Synthesis and characterization of germanium nanoparticles for flexible thin-film photovoltaics

Photovoltaic cells based on low-cost polycrystalline and nanocrystalline materials are of great interest for both scientific and industrial purposes because of their intriguing properties found in semiconductor nanoparticles as well as the need to make high-energy conversion photovoltaics. The main theme of this dissertation is the synthesis of such nanoparticles of elemental germanium.; Butyl-capped crystalline germanium nanoparticles were synthesized at room temperature in dimethoxymethane via the reduction of germanium tetrachloride with sodium naphthalide and the subsequent reaction with n-butyl Grignard. The nanoparticles were isolated in hexane and characterized by transmission electron microscopy, selected area electron diffraction, energy-dispersive X-ray spectroscopy, elemental analysis, X-ray powder diffraction, ultraviolet-visible spectroscopy, and photoluminescence spectroscopy. When heated under vacuum between 300--550°C, the as prepared nanoparticles become amorphous and grow in size. At 561°C, a phase change is observed which is associated with the change from the amorphous to crystalline. Numerous exothermic peaks were found in between 900--950°C under thermogravimetric analysis.; Detailed studies of this reduction synthesis have been performed to optimize the synthetic route.
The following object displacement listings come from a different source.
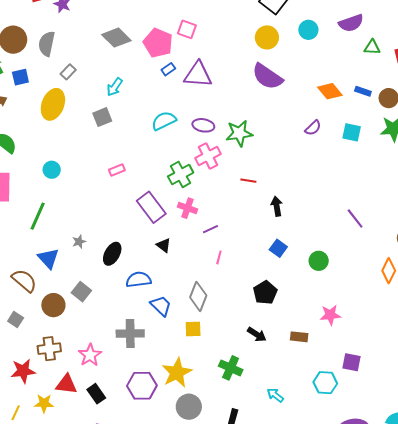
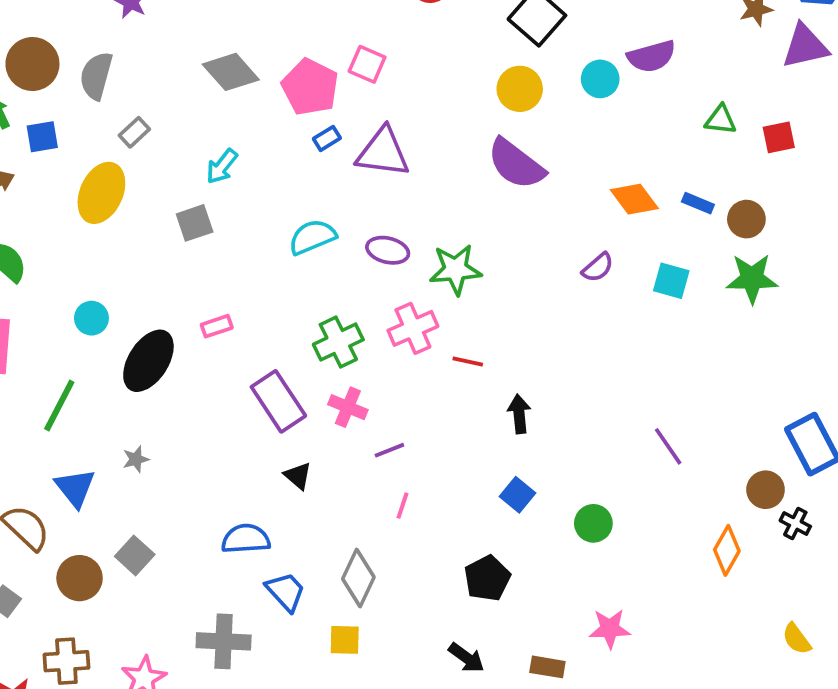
purple semicircle: (351, 23) -> (651, 56), moved
pink cross: (208, 156) -> (413, 328), moved
black ellipse: (112, 254) -> (148, 361), moved, size x1.4

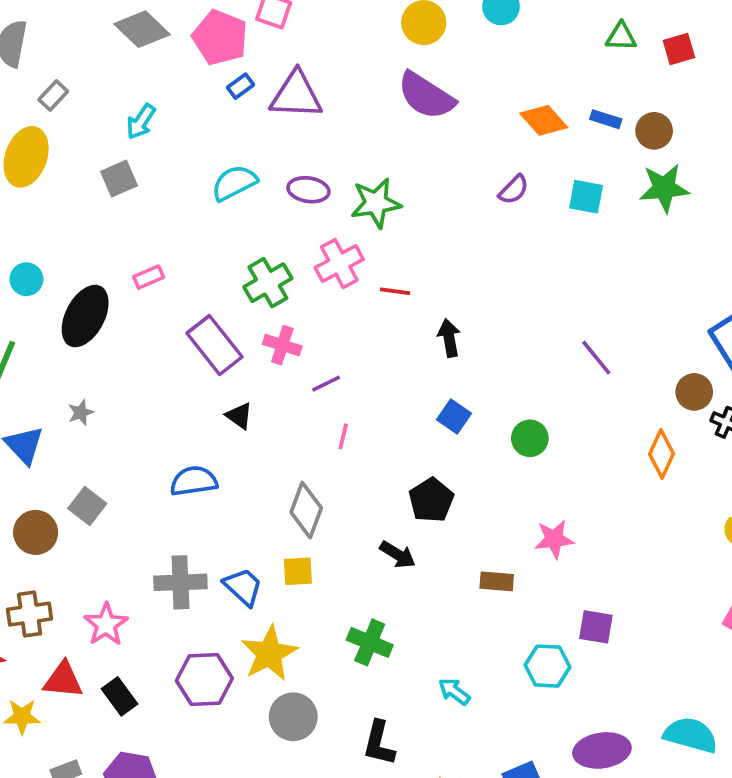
blue trapezoid: (286, 592) -> (243, 587), moved
black arrow: (466, 658) -> (398, 555), moved

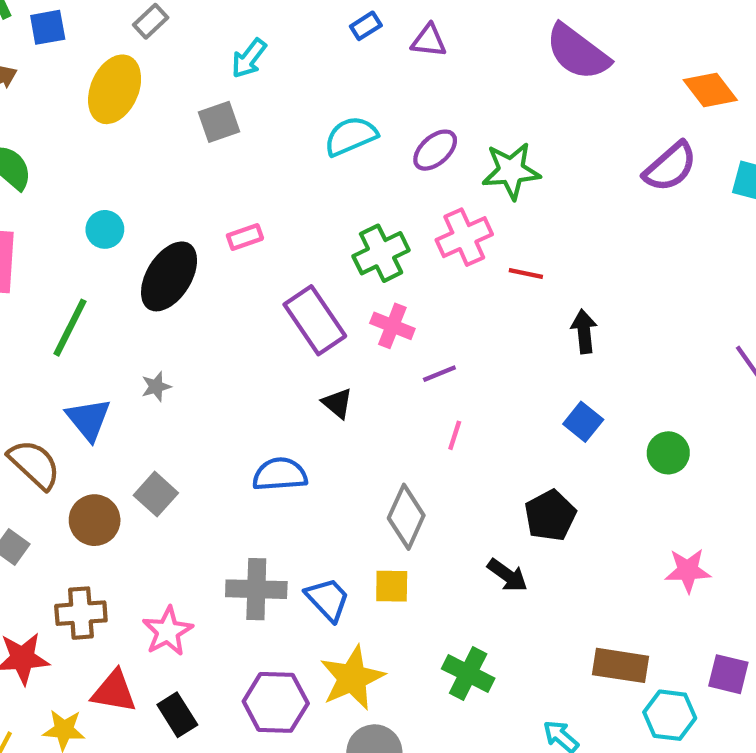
purple triangle: (296, 95) -> (429, 41), size x0.6
purple ellipse: (308, 190) -> (435, 150), turned -54
purple semicircle: (514, 190) -> (670, 167), size x1.5
brown rectangle: (497, 581) -> (620, 665), moved, size x1.4

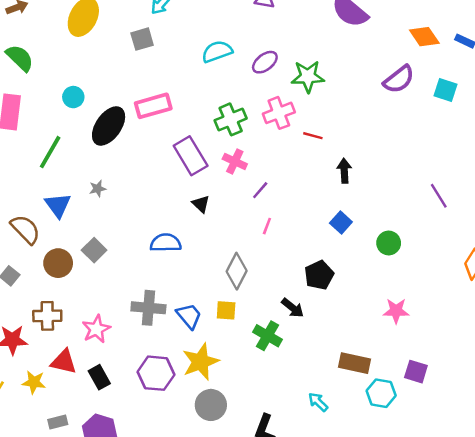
pink rectangle: (245, 237) -> (153, 106), size x1.8
purple line: (439, 374) -> (260, 190), turned -30
green cross: (468, 673) -> (267, 336), moved

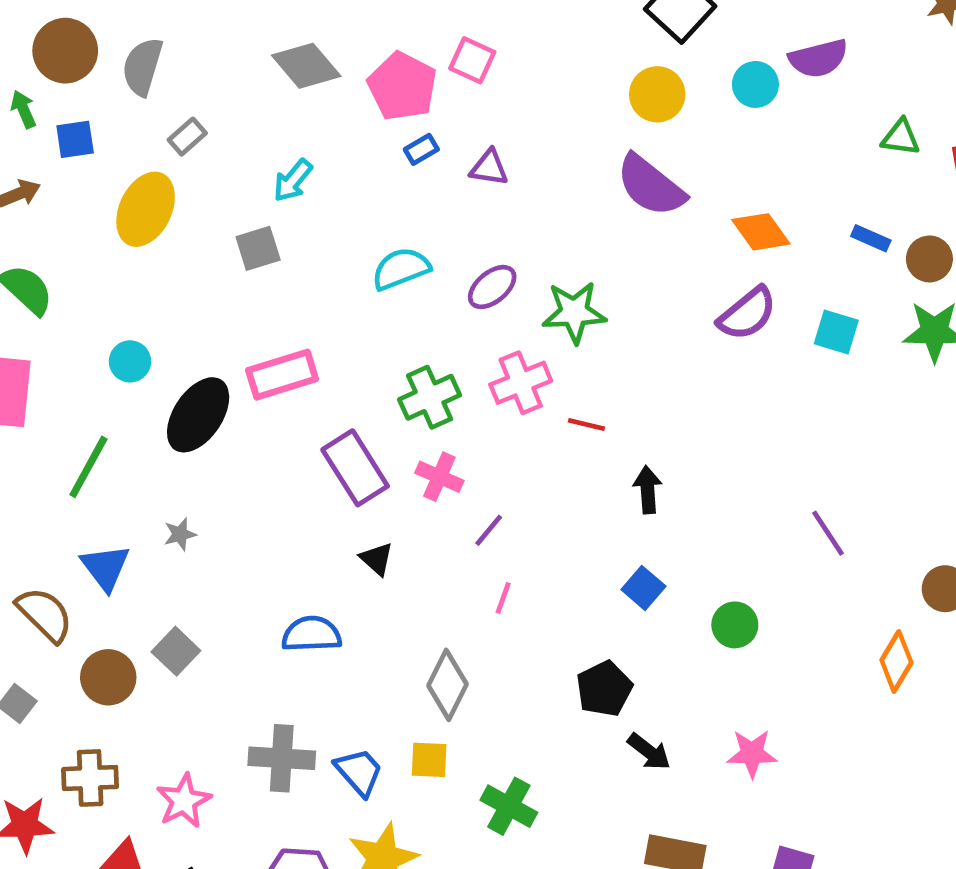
orange diamond: (424, 37) -> (761, 232), moved
black arrow: (293, 308) -> (649, 752), moved

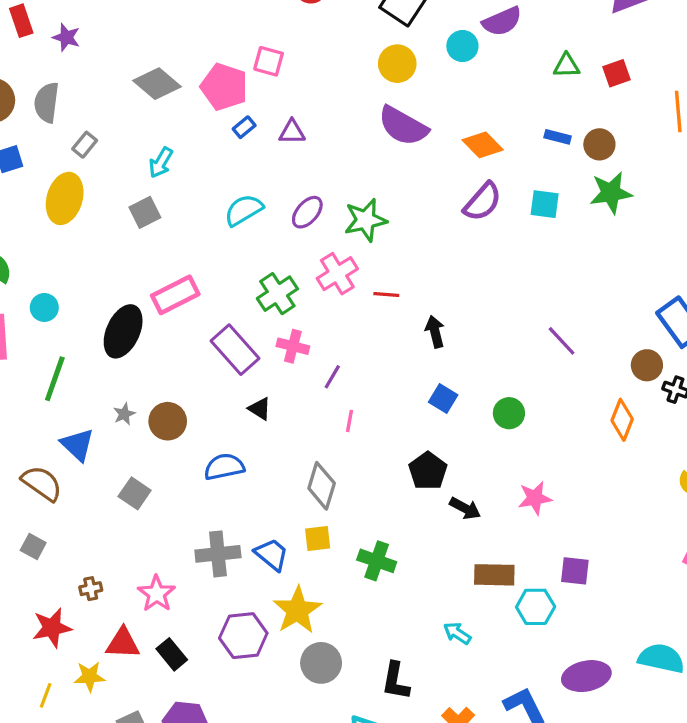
cyan circle: (130, 361) -> (44, 307), moved
brown circle: (108, 677) -> (168, 421), moved
brown cross: (90, 778) -> (91, 589), size x0.6

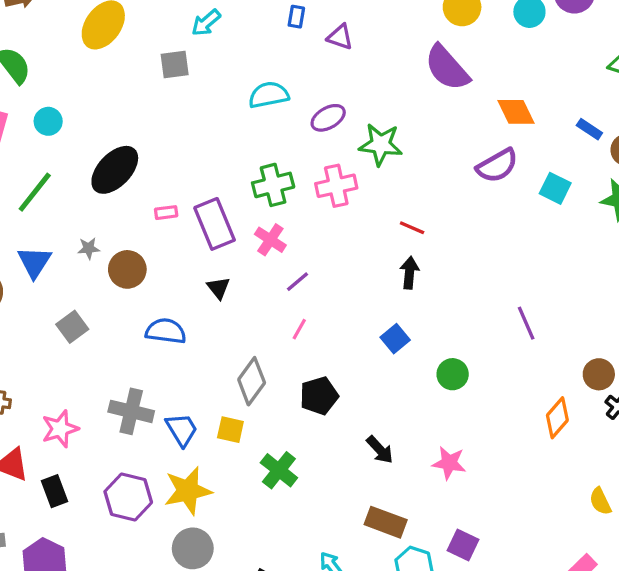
blue rectangle: (244, 127) -> (296, 17), turned -60
red line: (386, 294) -> (412, 228), moved
pink rectangle: (175, 295) -> (166, 213), moved, size x0.5
black pentagon: (428, 471) -> (319, 396), moved

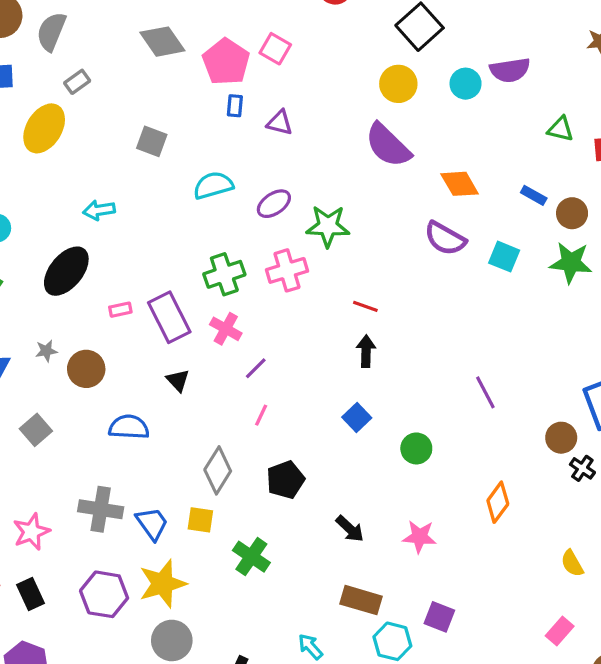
cyan arrow: (206, 23) -> (99, 210), moved, turned 36
gray square: (175, 65) -> (152, 141), moved, turned 32
purple semicircle: (497, 166) -> (445, 238), turned 63
orange diamond: (557, 418) -> (498, 502), moved

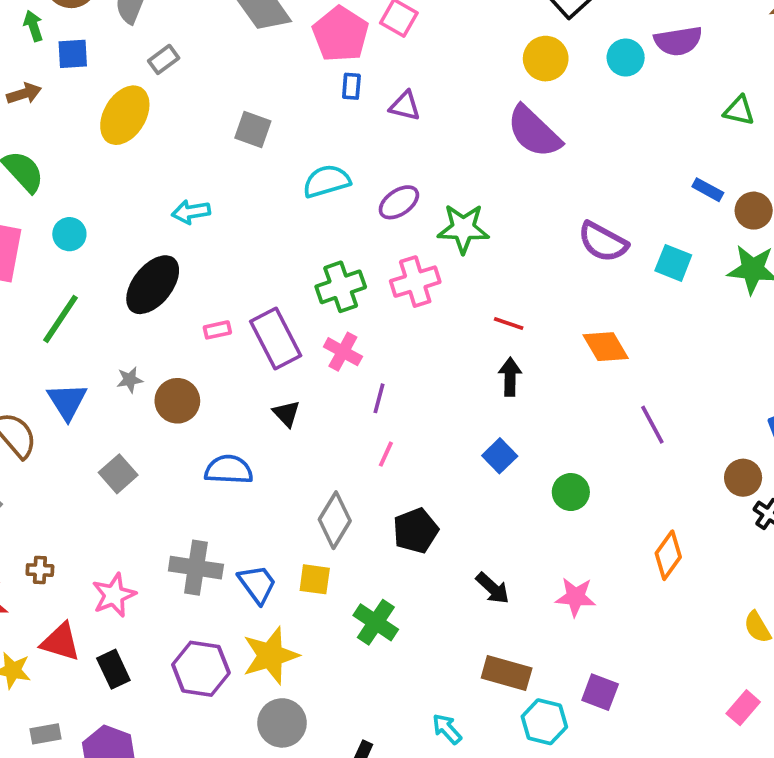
orange diamond: (460, 184) -> (606, 347), moved
purple line: (256, 368) -> (379, 398), turned -30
The germanium nanoparticle nucleation is influenced by variations of reductant, concentration, temperature, and synthesis. Results indicate that the reduction route of germanium nanoparticles follows similar kinetics at room temperature, as does the related II-VI nanoparticle synthetic route.; The reduction route was also found to produce a polymeric side product that can be removed at 300°C under vacuum. Under an in-situ heating experiment, this germanium containing polymer acts as a germanium source for the formation of small germanium nanoparticles at temperatures above 300°C. At temperatures above 400°C the polymer further acts to build germanium films.; The metathesis reaction of magnesium germanide and germanium tetrachloride was shown to be another feasible method to synthesize germanium nanoparticles. The effect of surface termination was studied by comparing the alkyl and amine terminations. However, the amine terminated germanium nanoparticles display only short term stability, therefore a better synthetic route is still needed.